### Exercise details
Which of the lines below hold "cara"? Please return each one.

Collected data:
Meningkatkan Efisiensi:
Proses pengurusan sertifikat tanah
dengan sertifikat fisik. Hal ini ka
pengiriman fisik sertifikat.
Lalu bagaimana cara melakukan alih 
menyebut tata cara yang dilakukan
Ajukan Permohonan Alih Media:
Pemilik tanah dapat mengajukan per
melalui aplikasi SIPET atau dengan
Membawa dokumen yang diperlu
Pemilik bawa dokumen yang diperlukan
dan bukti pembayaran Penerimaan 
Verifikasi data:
* * *
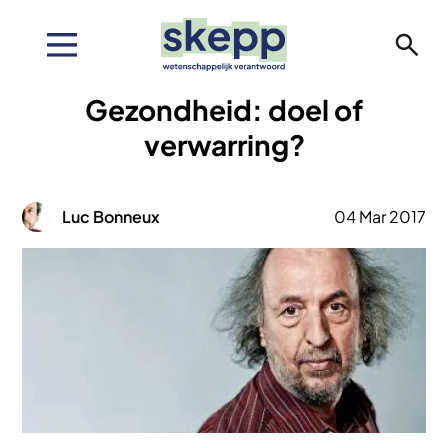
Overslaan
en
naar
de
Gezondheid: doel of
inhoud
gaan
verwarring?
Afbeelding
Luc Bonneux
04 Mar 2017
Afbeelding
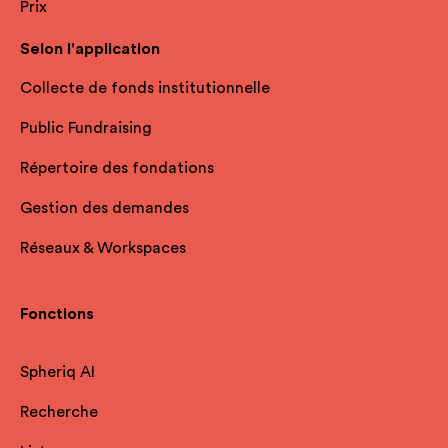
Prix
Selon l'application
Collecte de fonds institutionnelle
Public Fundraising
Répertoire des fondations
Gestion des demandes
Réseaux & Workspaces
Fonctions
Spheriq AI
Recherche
* * *
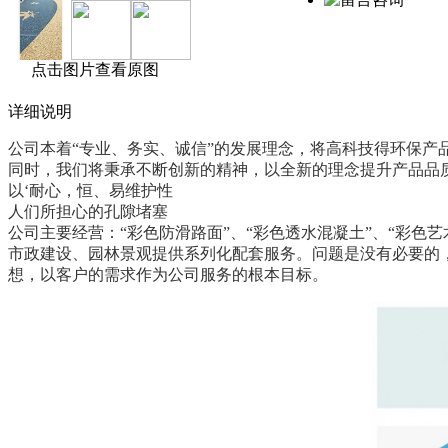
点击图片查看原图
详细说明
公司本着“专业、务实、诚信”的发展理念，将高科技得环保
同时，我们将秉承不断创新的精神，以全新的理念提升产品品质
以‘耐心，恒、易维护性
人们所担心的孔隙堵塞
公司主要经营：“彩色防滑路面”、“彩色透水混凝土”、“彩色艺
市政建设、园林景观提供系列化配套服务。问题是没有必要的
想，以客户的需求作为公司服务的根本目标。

### Answer section
Lalu bagaimana cara melakukan alih 
menyebut tata cara yang dilakukan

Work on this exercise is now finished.